National Gardening Day happened this week. Don’t feel bad if it wasn’t on your radar, because, honestly, it wasn’t really on ours, either: Every day is Gardening Day for us!
Instead, we had our eyes on the April sky, fringed by the lacy foliage of blossoming trees. If we had wings we’d flap up there to chit-chat with the chickadees about the changes they’re feeling: body weight burgeoning, organs reorganizing, and nights of sleepless flights for the great migration to a final nesting place (did you know many birds can sense Earth’s magnetic field, which they use to navigate?):
The least we ground-bound builders of things can do is reduce the impact of our various pollutants, by, say, turning off the lights that cause avian accidents, slapping on the best brands of eco-makeup and quietly crab-walking in an electric Hummer (but definitely not by taking a lawn mower road trip.)

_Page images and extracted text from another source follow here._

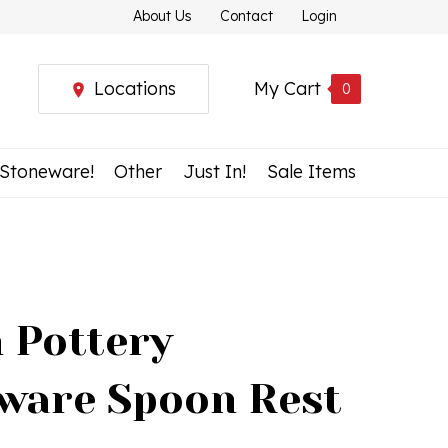
About Us
Contact
Login
Locations
My Cart
0
 Stoneware!
Other
Just In!
Sale Items
h Pottery
ware Spoon Rest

If you’re stuck with internal combustion, at least consider puttering around in a petalmobile, although real flowers have something to say about those emissions. They are already increasing pigmentation in response to climate change. At least our grassy seas are eliminating carbon from the atmosphere over 30 times faster than tropical rainforests, according to this article.

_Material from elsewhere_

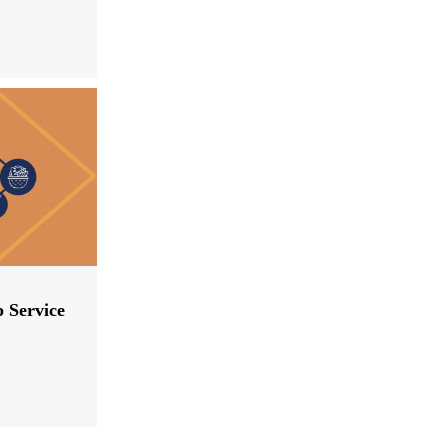
p Service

All our staring at the soil is probably freaking out the perennials popping up this week, so we’ll sow new terranean trust in the form of longer-blooming annuals, specifically the ones that smell nice. Until they flower, we can strike up a stick of incense in the garden because we’ll need all the help we can get after eating crocks of these national park delicacies.
Another week of scouring the internet for buzzworthy nature news (this buzz is so ancient it’s news) reminds us how funny it is that we get our hands dirty because it feels good. We get to ‘Tok, memeify and illustrate our fractured experiences of nature’s frenzy, but nothing will come close to mourning cloak butterflies untucking themselves from tree-bark hideouts, or being the creature that actually eats and lives in your compost, or shaking off hibernation to find yourself being gawked at by zoo-goers.
We’re not opposed to gawking at people either, like IG’s black femme green thumbs and the 80-year-old mango man we wish would invite us over for 300-breed fruit salad. Kind of makes the trendy tomato seeds we ordered look a little less triumphant, but hey, it’s all about the small victories—growing into juicy ripe ones!